What the response needs is every record, repeated verbatim, and no images.

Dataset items
BEGIN

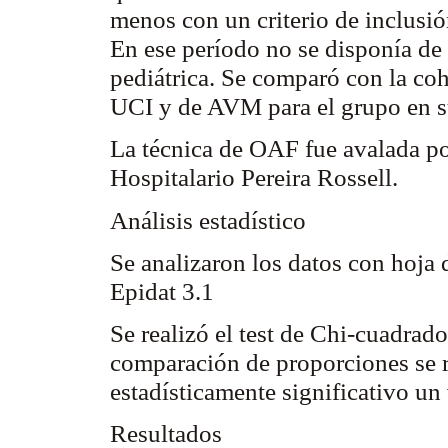
menos con un criterio de inclusió
En ese período no se disponía de 
pediátrica. Se comparó con la coh
UCI y de AVM para el grupo en s
La técnica de OAF fue avalada po
Hospitalario Pereira
Rossell
.
Análisis estadístico
Se analizaron los datos con hoja d
Epidat
3.1
Se realizó el test de Chi-cuadrado
comparación de proporciones se r
estadísticamente significativo un
Resultados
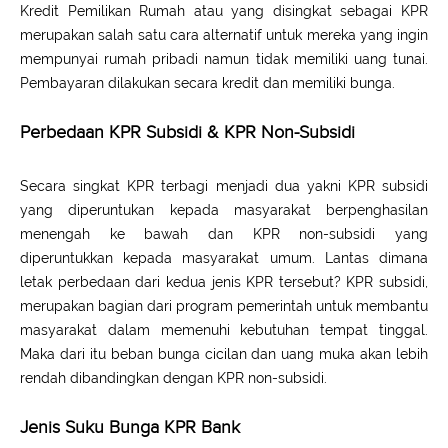
Kredit Pemilikan Rumah atau yang disingkat sebagai KPR
merupakan salah satu cara alternatif untuk mereka yang ingin
mempunyai rumah pribadi namun tidak memiliki uang tunai.
Pembayaran dilakukan secara kredit dan memiliki bunga.
Perbedaan KPR Subsidi & KPR Non-Subsidi
Secara singkat KPR terbagi menjadi dua yakni KPR subsidi
yang diperuntukan kepada masyarakat berpenghasilan
menengah ke bawah dan KPR non-subsidi yang
diperuntukkan kepada masyarakat umum. Lantas dimana
letak perbedaan dari kedua jenis KPR tersebut? KPR subsidi,
merupakan bagian dari program pemerintah untuk membantu
masyarakat dalam memenuhi kebutuhan tempat tinggal.
Maka dari itu beban bunga cicilan dan uang muka akan lebih
rendah dibandingkan dengan KPR non-subsidi.
Jenis Suku Bunga KPR Bank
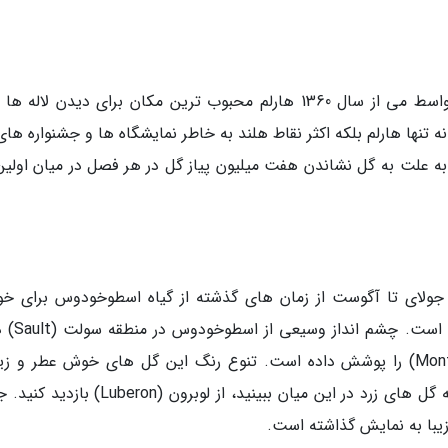
مکان: هارلم، هلند زمان بازدید: اواسط مارس تا اواسط می از سال 1360 هارلم محبوب ترین مکان برای دیدن لال
 تنها هارلم بلکه اکثر نقاط هلند به خاطر نمایشگاه ها و جشنواره ها
ل به علت به گل نشاندن هفت میلیون پیاز گل در هر فصل در میان اولین
رانسه زمان بازدید: جولای تا آگوست از زمان های گذشته از گیاه اسطوخودوس برای خ
کردنلباس ها و ملافه ها و حمام استفاد
می شود که پایه کوه مونت ونتوکس (Mont Ventoux) را پوشش داده است. تنوع رنگ این گل های خوش عطر و ز
بنفش به نیلی متغیر است. اگر ترجیح می دهید که گل های زرد در این میان ببینید، از لوبرون (on
زیبا به نمایش گذاشته است.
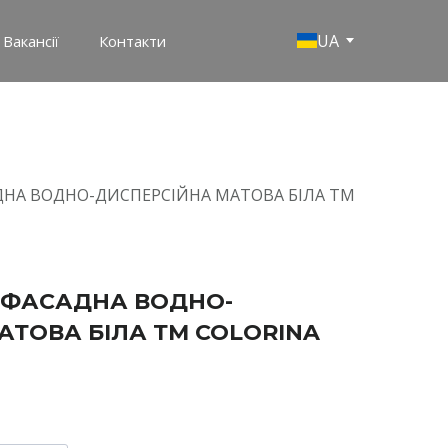
UA
Вакансії
Контакти
ДНА ВОДНО-ДИСПЕРСІЙНА МАТОВА БІЛА ТМ
 ФАСАДНА ВОДНО-
АТОВА БІЛА ТМ COLORINA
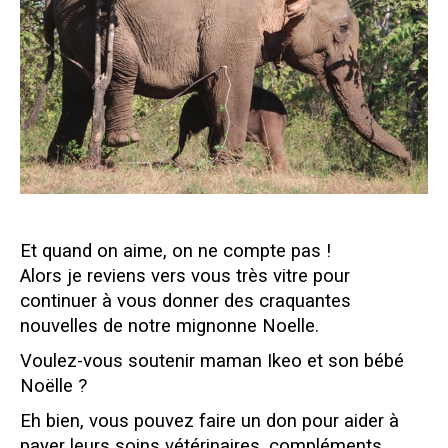
Et quand on aime, on ne compte pas !
Alors je reviens vers vous très vitre pour
continuer à vous donner des craquantes
nouvelles de notre mignonne Noelle.
Voulez-vous soutenir maman Ikeo et son bébé
Noëlle ?
Eh bien, vous pouvez faire un don pour aider à
payer leurs soins vétérinaires, compléments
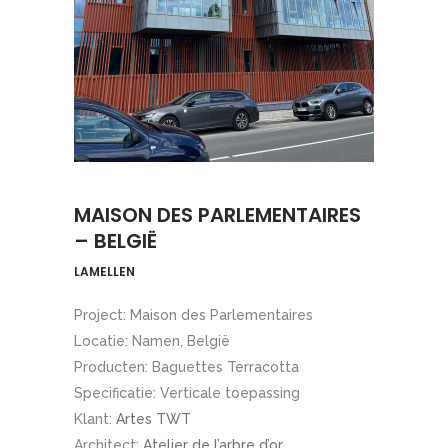
MAISON DES PARLEMENTAIRES
– BELGIË
LAMELLEN
Project: Maison des Parlementaires
Locatie: Namen, België
Producten: Baguettes Terracotta
Specificatie: Verticale toepassing
Klant:
Artes TWT
Architect:
Atelier de l’arbre d’or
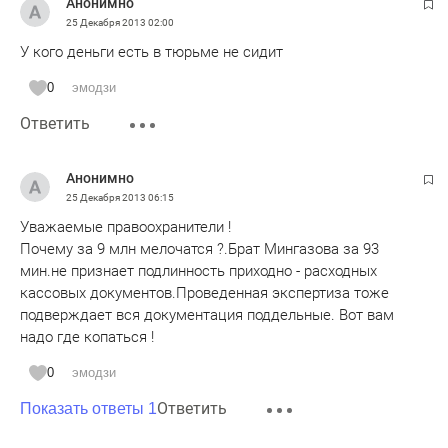
Анонимно
25 Декабря 2013
02:00
У кого деньги есть в тюрьме не сидит
0
эмодзи
Ответить
Анонимно
25 Декабря 2013
06:15
Уважаемые правоохранители !
Почему за 9 млн мелочатся ?.Брат Мингазова за 93
мин.не признает подлинность приходно - расходных
кассовых документов.Проведенная экспертиза тоже
подверждает вся документация поддельные. Вот вам
надо где копаться !
0
эмодзи
Ответить
Показать ответы 1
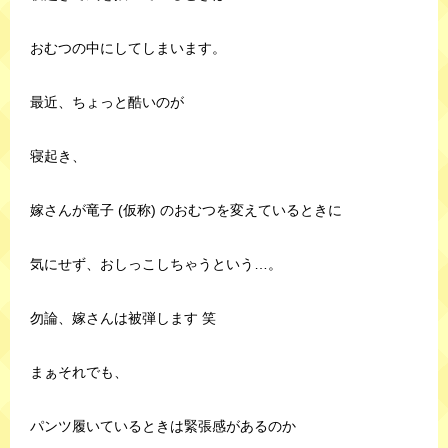
おむつの中にしてしまいます。
最近、ちょっと酷いのが
寝起き、
嫁さんが竜子 (仮称) のおむつを変えているときに
気にせず、おしっこしちゃうという…。
勿論、嫁さんは被弾します 笑
まぁそれでも、
パンツ履いているときは緊張感があるのか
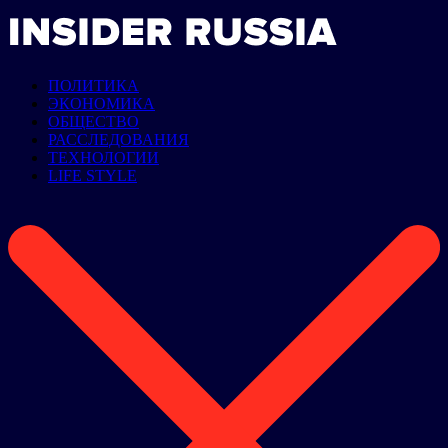
ПОЛИТИКА
ЭКОНОМИКА
ОБЩЕСТВО
РАССЛЕДОВАНИЯ
ТЕХНОЛОГИИ
LIFE STYLE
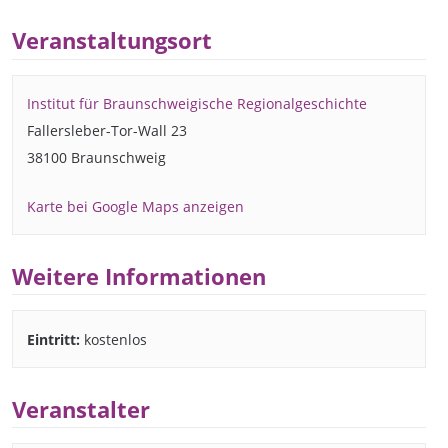
Veranstaltungsort
Institut für Braunschweigische Regionalgeschichte
Fallersleber-Tor-Wall 23
38100 Braunschweig
Karte bei Google Maps anzeigen
Weitere Informationen
Eintritt:
kostenlos
Veranstalter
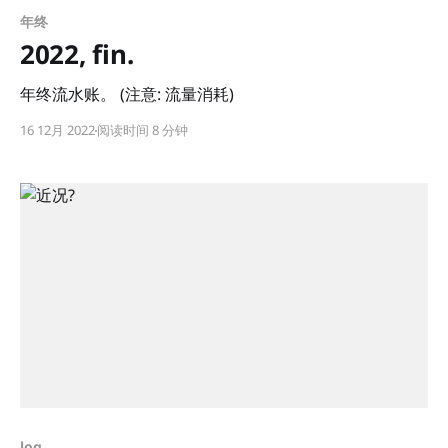
年终
2022, fin.
年终流水账。 (注意: 流量消耗)
16 12月 2022
阅读时间 8 分钟
log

END

Reply:
menos con un criterio de inclusió
En ese período no se disponía de 
pediátrica. Se comparó con la coh
UCI y de AVM para el grupo en s
La técnica de OAF fue avalada po
Hospitalario Pereira
Rossell
.
Análisis estadístico
Se analizaron los datos con hoja d
Epidat
3.1
Se realizó el test de Chi-cuadrado
comparación de proporciones se r
estadísticamente significativo un
Resultados
Kredit Pemilikan Rumah atau yang disingkat sebagai KPR
merupakan salah satu cara alternatif untuk mereka yang ingin
mempunyai rumah pribadi namun tidak memiliki uang tunai.
Pembayaran dilakukan secara kredit dan memiliki bunga.
Perbedaan KPR Subsidi & KPR Non-Subsidi
Secara singkat KPR terbagi menjadi dua yakni KPR subsidi
yang diperuntukan kepada masyarakat berpenghasilan
menengah ke bawah dan KPR non-subsidi yang
diperuntukkan kepada masyarakat umum. Lantas dimana
letak perbedaan dari kedua jenis KPR tersebut? KPR subsidi,
merupakan bagian dari program pemerintah untuk membantu
masyarakat dalam memenuhi kebutuhan tempat tinggal.
Maka dari itu beban bunga cicilan dan uang muka akan lebih
rendah dibandingkan dengan KPR non-subsidi.
Jenis Suku Bunga KPR Bank
مکان: هارلم، هلند زمان بازدید: اواسط مارس تا اواسط می از سال 1360 هارلم محبوب ترین مکان برای دیدن لال
 تنها هارلم بلکه اکثر نقاط هلند به خاطر نمایشگاه ها و جشنواره ها
ل به علت به گل نشاندن هفت میلیون پیاز گل در هر فصل در میان اولین
رانسه زمان بازدید: جولای تا آگوست از زمان های گذشته از گیاه اسطوخودوس برای خ
کردنلباس ها و ملافه ها و حمام استفاد
می شود که پایه کوه مونت ونتوکس (Mont Ventoux) را پوشش داده است. تنوع رنگ این گل های خوش عطر و ز
بنفش به نیلی متغیر است. اگر ترجیح می دهید که گل های زرد در این میان ببینید، از لوبرون (on
زیبا به نمایش گذاشته است.
UA
Вакансії
Контакти
ДНА ВОДНО-ДИСПЕРСІЙНА МАТОВА БІЛА ТМ
 ФАСАДНА ВОДНО-
АТОВА БІЛА ТМ COLORINA
Et quand on aime, on ne compte pas !
Alors je reviens vers vous très vitre pour
continuer à vous donner des craquantes
nouvelles de notre mignonne Noelle.
Voulez-vous soutenir maman Ikeo et son bébé
Noëlle ?
Eh bien, vous pouvez faire un don pour aider à
payer leurs soins vétérinaires, compléments
MAISON DES PARLEMENTAIRES
– BELGIË
LAMELLEN
Project: Maison des Parlementaires
Locatie: Namen, België
Producten: Baguettes Terracotta
Specificatie: Verticale toepassing
Klant:
Artes TWT
Architect:
Atelier de l’arbre d’or
Анонимно
25 Декабря 2013
02:00
У кого деньги есть в тюрьме не сидит
0
эмодзи
Ответить
Анонимно
25 Декабря 2013
06:15
Уважаемые правоохранители !
Почему за 9 млн мелочатся ?.Брат Мингазова за 93
мин.не признает подлинность приходно - расходных
кассовых документов.Проведенная экспертиза тоже
подверждает вся документация поддельные. Вот вам
надо где копаться !
0
эмодзи
Ответить
Показать ответы 1
おむつの中にしてしまいます。
最近、ちょっと酷いのが
寝起き、
嫁さんが竜子 (仮称) のおむつを変えているときに
気にせず、おしっこしちゃうという…。
勿論、嫁さんは被弾します 笑
まぁそれでも、
パンツ履いているときは緊張感があるのか
ПОЛИТИКА
ЭКОНОМИКА
ОБЩЕСТВО
РАССЛЕДОВАНИЯ
ТЕХНОЛОГИИ
LIFE STYLE
Veranstaltungsort
Institut für Braunschweigische Regionalgeschichte
Fallersleber-Tor-Wall 23
38100 Braunschweig
Karte bei Google Maps anzeigen
Weitere Informationen
Eintritt:
kostenlos
Veranstalter
年终
2022, fin.
年终流水账。 (注意: 流量消耗)
16 12月 2022
阅读时间 8 分钟
log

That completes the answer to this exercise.